DR. HOOK- Page rage: Don't call if you won't listen
Nirvana had a hit song, "Rape Me." Do you know you can actually download that song so your cell phone rings to that? Hmmm. "Rape me...Hate me...Waste me..." Ooo, he was one angry child!
I first heard of Nirvana when I was skiing in Vermont on a rainy day. I was soaked, cold, and had just hurt my leg when my skis abruptly stopped on slush. Karen, a cool lady with frizzy wild red hair, gave me her headphones and said, "Listen to this! It is really amazing." I absolutely, positively hated it.
However, there's something about death. When someone famous dies, I take notice. For instance, I never appreciated Frank Sinatra because my mother didn't like his voice. But when he died, va va voom! I fell in love with his music.

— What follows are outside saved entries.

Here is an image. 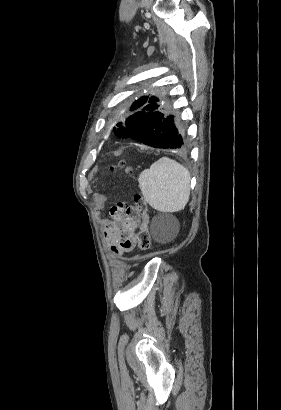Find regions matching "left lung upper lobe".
<instances>
[{"mask_svg":"<svg viewBox=\"0 0 281 410\" xmlns=\"http://www.w3.org/2000/svg\"><path fill=\"white\" fill-rule=\"evenodd\" d=\"M149 99H150V97H148V96L141 97L139 100H137L133 103V105L131 107V110L133 111V110L140 109L141 107L145 106L148 103ZM118 126L120 127V125H118ZM118 130L115 133L118 136L122 135L123 131L121 129L119 131Z\"/></svg>","mask_w":281,"mask_h":410,"instance_id":"5c2ea615","label":"left lung upper lobe"}]
</instances>
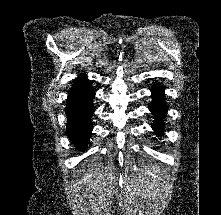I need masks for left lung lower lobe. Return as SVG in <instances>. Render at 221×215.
<instances>
[{
  "label": "left lung lower lobe",
  "instance_id": "1",
  "mask_svg": "<svg viewBox=\"0 0 221 215\" xmlns=\"http://www.w3.org/2000/svg\"><path fill=\"white\" fill-rule=\"evenodd\" d=\"M152 97L153 101L150 104V111L155 114L156 122L153 124V129L155 132L159 134V132H163V118L167 111L165 102L163 101V93L164 89L160 86V84L153 85L152 89Z\"/></svg>",
  "mask_w": 221,
  "mask_h": 215
}]
</instances>
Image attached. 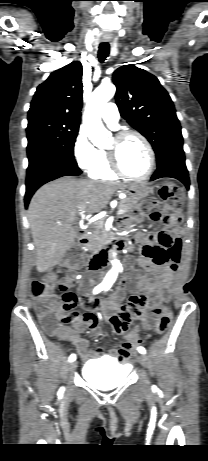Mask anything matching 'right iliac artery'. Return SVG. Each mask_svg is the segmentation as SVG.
<instances>
[{"label": "right iliac artery", "instance_id": "obj_1", "mask_svg": "<svg viewBox=\"0 0 208 461\" xmlns=\"http://www.w3.org/2000/svg\"><path fill=\"white\" fill-rule=\"evenodd\" d=\"M102 290H104V288H103L102 286H97V287H95L93 293H94V294H97V293H99V292L102 291ZM75 360H76V355H75V354H71L70 357H69V362H73V361H75ZM61 389H62V388H61ZM61 389H60V390H61Z\"/></svg>", "mask_w": 208, "mask_h": 461}]
</instances>
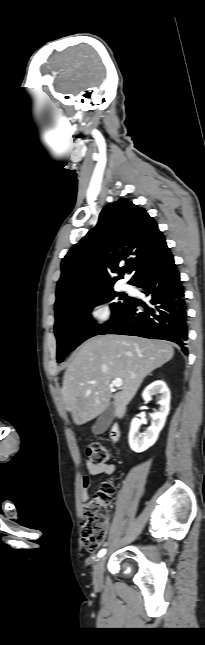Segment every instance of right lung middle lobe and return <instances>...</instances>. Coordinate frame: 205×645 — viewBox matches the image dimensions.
Listing matches in <instances>:
<instances>
[{"instance_id": "1", "label": "right lung middle lobe", "mask_w": 205, "mask_h": 645, "mask_svg": "<svg viewBox=\"0 0 205 645\" xmlns=\"http://www.w3.org/2000/svg\"><path fill=\"white\" fill-rule=\"evenodd\" d=\"M123 301L111 303L112 316L105 325H98L92 321L90 312L94 306L110 302L116 297ZM131 297L121 296L113 289H108L95 294L80 297L71 306L55 314V336L57 338V361L61 363L64 357L86 339L100 335L112 326L120 317Z\"/></svg>"}]
</instances>
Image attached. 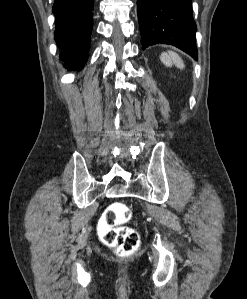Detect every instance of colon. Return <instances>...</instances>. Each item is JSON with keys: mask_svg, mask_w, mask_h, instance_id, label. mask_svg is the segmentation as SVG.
Here are the masks:
<instances>
[{"mask_svg": "<svg viewBox=\"0 0 247 299\" xmlns=\"http://www.w3.org/2000/svg\"><path fill=\"white\" fill-rule=\"evenodd\" d=\"M130 218V209L125 204L116 202L105 210L100 220V233L103 241L114 247L120 256H130L139 248L138 233L126 226Z\"/></svg>", "mask_w": 247, "mask_h": 299, "instance_id": "1", "label": "colon"}]
</instances>
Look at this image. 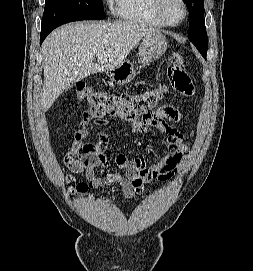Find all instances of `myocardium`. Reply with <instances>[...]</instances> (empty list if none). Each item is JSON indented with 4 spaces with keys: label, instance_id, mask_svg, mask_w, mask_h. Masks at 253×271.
<instances>
[{
    "label": "myocardium",
    "instance_id": "myocardium-1",
    "mask_svg": "<svg viewBox=\"0 0 253 271\" xmlns=\"http://www.w3.org/2000/svg\"><path fill=\"white\" fill-rule=\"evenodd\" d=\"M182 7H183V17L180 21L178 22H173L170 20V18L167 16L165 9H164V4L165 0H154V10L157 14V16L161 19V21L166 25L170 27H177L181 25L187 18L188 16V7L186 4L185 0H179Z\"/></svg>",
    "mask_w": 253,
    "mask_h": 271
}]
</instances>
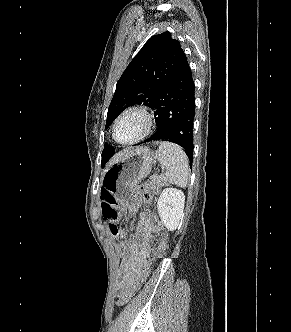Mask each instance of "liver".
Returning <instances> with one entry per match:
<instances>
[{"instance_id": "1", "label": "liver", "mask_w": 291, "mask_h": 332, "mask_svg": "<svg viewBox=\"0 0 291 332\" xmlns=\"http://www.w3.org/2000/svg\"><path fill=\"white\" fill-rule=\"evenodd\" d=\"M129 150H124L120 153H118L117 155L114 156V158L111 160L110 162V166L114 165L116 162H118V160Z\"/></svg>"}]
</instances>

So when Kurt Cobain of Nirvana died, I really listened to his music, and well, it really struck a note with me. If he were a doctor, do you think he could have converted his song, "Rape Me," to "Page Me"?
Both of my parents practiced medicine in Ohio. Before the days of pagers and cell phones, patients would call our home. If my parents weren't home, I would take a message and give it to them later. Their patients were almost always very polite and called only if something was important.
Today, we now live with DSL, Blackberry, and "Can you hear me? Can you hear me now?" More patients are demanding that doctors respond faster to everything, including pages. It's turning doctors into Carl Lewis, Bonnie Blair, and Bode (without the hangover). Worst of all, often the pages are over things that could have been taken care of during office hours.
In Charlottesville, I think the vast majority of patients know when to page the on-call doctor, when to wait until the next business day to speak to their own doctor, or when to go to the ER or urgent care center. However, there are always a handful of people who act like Courtney Love on a shopping trip: "I want it now, bleeper!"
I have been paged 1, 2, and 3am for unnecessary things that include "Do I need to fast for my cholesterol test this morning?" "My [censored] opens in the water when I take a bath and closes when I get out. Is that normal?" "Ms. X is constipated. Can she have a laxative?" (Who poops at 3 in the morning? Can't it wait?)
What really amazes me is when I call people back as soon as I receive the page, and they have wandered off somewhere. Folks, at 4 in the morning, I'm not at the grocery store or at the movie theater. I'll call you back right away, so please stay by the phone!
At least half of the patients who page me don't want to take my advice— especially the ones in denial about having a heart attack, stroke, or an acute abdomen. I know they aren't paging me to hear my high-pitched voice. If someone is going to page me during my time at home, I would think they would listen to what I have to say. One person had to stop arguing with me to go to the ER for his asthma attack because he was too short of breath to argue. (I ended up calling 911 for him.)
My advice: if you page your doctor, please allow 15-30 minutes for a response. Don't page the doctor again because it can be irritating to be repeatedly paged when you're in the shower, doing something personal, or trying to maneuver through heavy traffic. Also, do you know the doctor's office is charged for each page? If there is a true emergency, call 911 or go to the ER. Don't be the boy who cried wolf!